• RECORDS TO PROCESS:
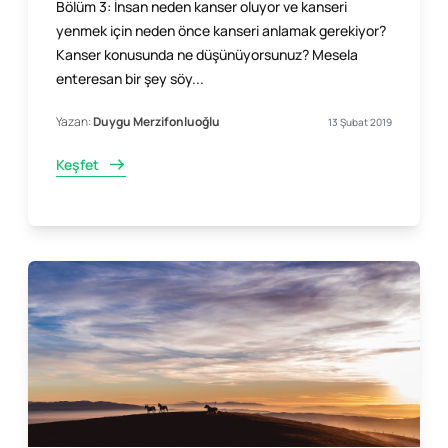
Bölüm 3: İnsan neden kanser oluyor ve kanseri
yenmek için neden önce kanseri anlamak gerekiyor?
Kanser konusunda ne düşünüyorsunuz? Mesela
enteresan bir şey söy...
Yazan:
Duygu Merzifonluoğlu
13 Şubat 2019
Keşfet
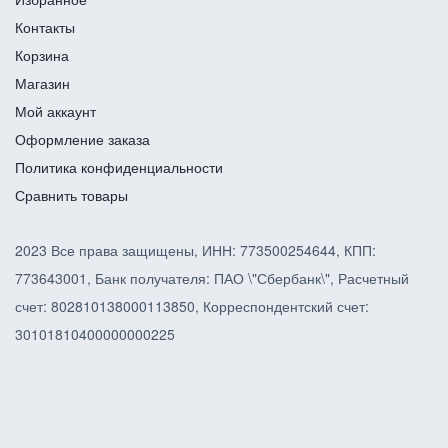
Контакты
Корзина
Магазин
Мой аккаунт
Оформление заказа
Политика конфиденциальности
Сравнить товары
2023 Все права защищены, ИНН: 773500254644, КПП:
773643001, Банк получателя: ПАО \"Сбербанк\", Расчетный
счет: 802810138000113850, Корреспондентский счет:
30101810400000000225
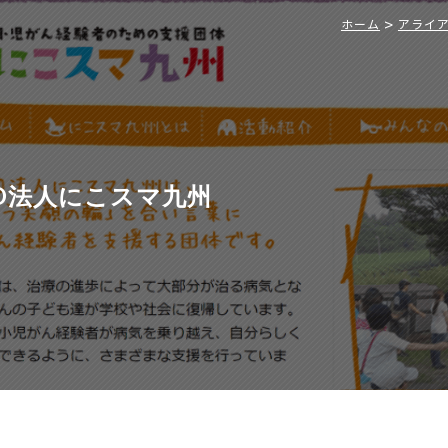
>
ホーム
アライ
O法人にこスマ九州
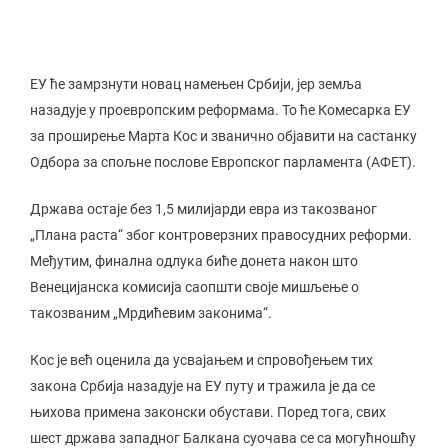
ЕУ ће замрзнути новац намењен Србији, јер земља
назадује у проевропским реформама. То ће Комесарка ЕУ
за проширење Марта Кос и званично објавити на састанку
Одбора за спољне послове Европског парламента (АФЕТ).
Држава остаје без 1,5 милијарди евра из такозваног
„Плана раста“ због контроверзних правосудних реформи.
Међутим, финална одлука биће донета након што
Венецијанска комисија саопшти своје мишљење о
такозваним „Мрдићевим законима“.
Кос је већ оценила да усвајањем и спровођењем тих
закона Србија назадује на ЕУ путу и тражила је да се
њихова примена законски обустави. Поред тога, свих
шест држава западног Балкана суочава се са могућношћу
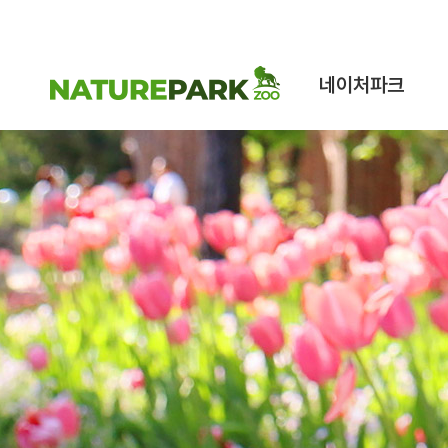
네이처파크
네이처파크 이야기
구조동물 스토리
시설안내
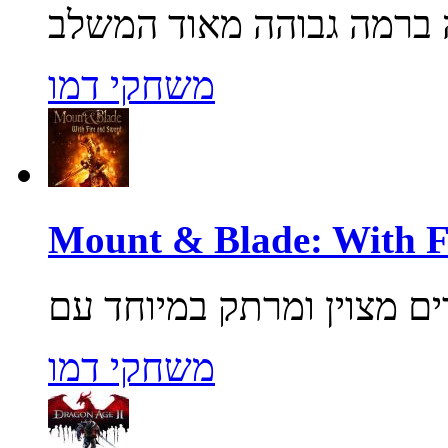
משחקי דמו
משחקי דמו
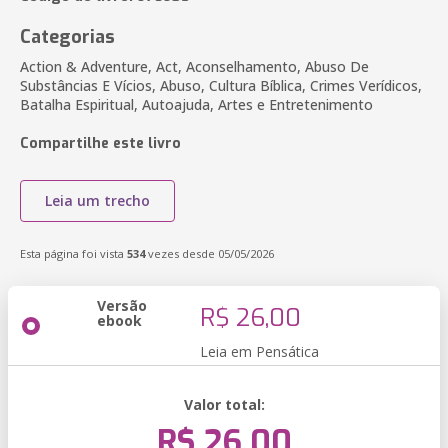
Categorias
Action & Adventure, Act, Aconselhamento, Abuso De
Substâncias E Vícios, Abuso, Cultura Bíblica, Crimes Verídicos,
Batalha Espiritual, Autoajuda, Artes e Entretenimento
Compartilhe este livro
Leia um trecho
Esta página foi vista
534
vezes desde 05/05/2026
Versão
R$ 26,00
ebook
Leia em Pensática
Valor total:
R$ 26,00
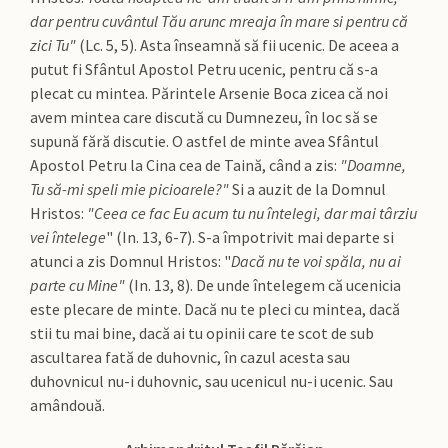
dar pentru cuvântul Tău arunc mreaja în mare si pentru că
zici Tu"
(Lc. 5, 5). Asta înseamnă să fii ucenic. De aceea a
putut fi Sfântul Apostol Petru ucenic, pentru că s-a
plecat cu mintea. Părintele Arsenie Boca zicea că noi
avem mintea care discută cu Dumnezeu, în loc să se
supună fără discutie. O astfel de minte avea Sfântul
Apostol Petru la Cina cea de Taină, când a zis:
"Doamne,
Tu să-mi speli mie picioarele?"
Si a auzit de la Domnul
Hristos:
"Ceea ce fac Eu acum tu nu întelegi, dar mai târziu
vei întelege
" (In. 13, 6-7). S-a împotrivit mai departe si
atunci a zis Domnul Hristos: "
Dacă nu te voi spăla, nu ai
parte cu Mine"
(In. 13, 8). De unde întelegem că ucenicia
este plecare de minte. Dacă nu te pleci cu mintea, dacă
stii tu mai bine, dacă ai tu opinii care te scot de sub
ascultarea fată de duhovnic, în cazul acesta sau
duhovnicul nu-i duhovnic, sau ucenicul nu-i ucenic. Sau
amândouă.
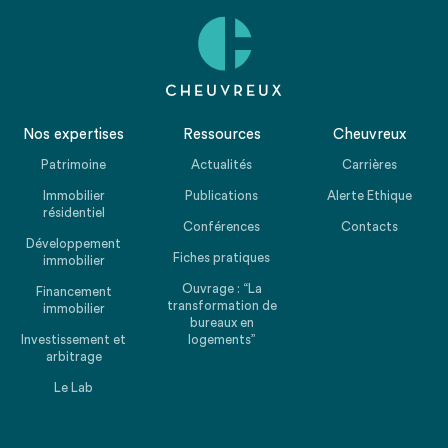
Nos expertises
Ressources
Cheuvreux
Patrimoine
Actualités
Carrières
Immobilier
Publications
Alerte Ethique
résidentiel
Conférences
Contacts
Développement
Fiches pratiques
immobilier
Ouvrage : “La
Financement
transformation de
immobilier
bureaux en
Investissement et
logements”
arbitrage
Le Lab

• EXERCISE DETAILS: Return the lines above exactly; the images are not part of the copy.

• SOLUTION FOR THIS PROBLEM:
Bölüm 3: İnsan neden kanser oluyor ve kanseri
yenmek için neden önce kanseri anlamak gerekiyor?
Kanser konusunda ne düşünüyorsunuz? Mesela
enteresan bir şey söy...
Yazan:
Duygu Merzifonluoğlu
13 Şubat 2019
Keşfet
Контакты
Корзина
Магазин
Мой аккаунт
Оформление заказа
Политика конфиденциальности
Сравнить товары
2023 Все права защищены, ИНН: 773500254644, КПП:
773643001, Банк получателя: ПАО \"Сбербанк\", Расчетный
счет: 802810138000113850, Корреспондентский счет:
30101810400000000225
>
ホーム
アライ
O法人にこスマ九州
ЕУ ће замрзнути новац намењен Србији, јер земља
назадује у проевропским реформама. То ће Комесарка ЕУ
за проширење Марта Кос и званично објавити на састанку
Одбора за спољне послове Европског парламента (АФЕТ).
Држава остаје без 1,5 милијарди евра из такозваног
„Плана раста“ због контроверзних правосудних реформи.
Међутим, финална одлука биће донета након што
Венецијанска комисија саопшти своје мишљење о
такозваним „Мрдићевим законима“.
Кос је већ оценила да усвајањем и спровођењем тих
закона Србија назадује на ЕУ путу и тражила је да се
њихова примена законски обустави. Поред тога, свих
шест држава западног Балкана суочава се са могућношћу
네이처파크
네이처파크 이야기
구조동물 스토리
시설안내
משחקי דמו
משחקי דמו
Categorias
Action & Adventure, Act, Aconselhamento, Abuso De
Substâncias E Vícios, Abuso, Cultura Bíblica, Crimes Verídicos,
Batalha Espiritual, Autoajuda, Artes e Entretenimento
Compartilhe este livro
Leia um trecho
Esta página foi vista
534
vezes desde 05/05/2026
Versão
R$ 26,00
ebook
Leia em Pensática
Valor total:
R$ 26,00
dar pentru cuvântul Tău arunc mreaja în mare si pentru că
zici Tu"
(Lc. 5, 5). Asta înseamnă să fii ucenic. De aceea a
putut fi Sfântul Apostol Petru ucenic, pentru că s-a
plecat cu mintea. Părintele Arsenie Boca zicea că noi
avem mintea care discută cu Dumnezeu, în loc să se
supună fără discutie. O astfel de minte avea Sfântul
Apostol Petru la Cina cea de Taină, când a zis:
"Doamne,
Tu să-mi speli mie picioarele?"
Si a auzit de la Domnul
Hristos:
"Ceea ce fac Eu acum tu nu întelegi, dar mai târziu
vei întelege
" (In. 13, 6-7). S-a împotrivit mai departe si
atunci a zis Domnul Hristos: "
Dacă nu te voi spăla, nu ai
parte cu Mine"
(In. 13, 8). De unde întelegem că ucenicia
este plecare de minte. Dacă nu te pleci cu mintea, dacă
stii tu mai bine, dacă ai tu opinii care te scot de sub
ascultarea fată de duhovnic, în cazul acesta sau
duhovnicul nu-i duhovnic, sau ucenicul nu-i ucenic. Sau
amândouă.
Nos expertises
Ressources
Cheuvreux
Patrimoine
Actualités
Carrières
Immobilier
Publications
Alerte Ethique
résidentiel
Conférences
Contacts
Développement
Fiches pratiques
immobilier
Ouvrage : “La
Financement
transformation de
immobilier
bureaux en
Investissement et
logements”
arbitrage
Le Lab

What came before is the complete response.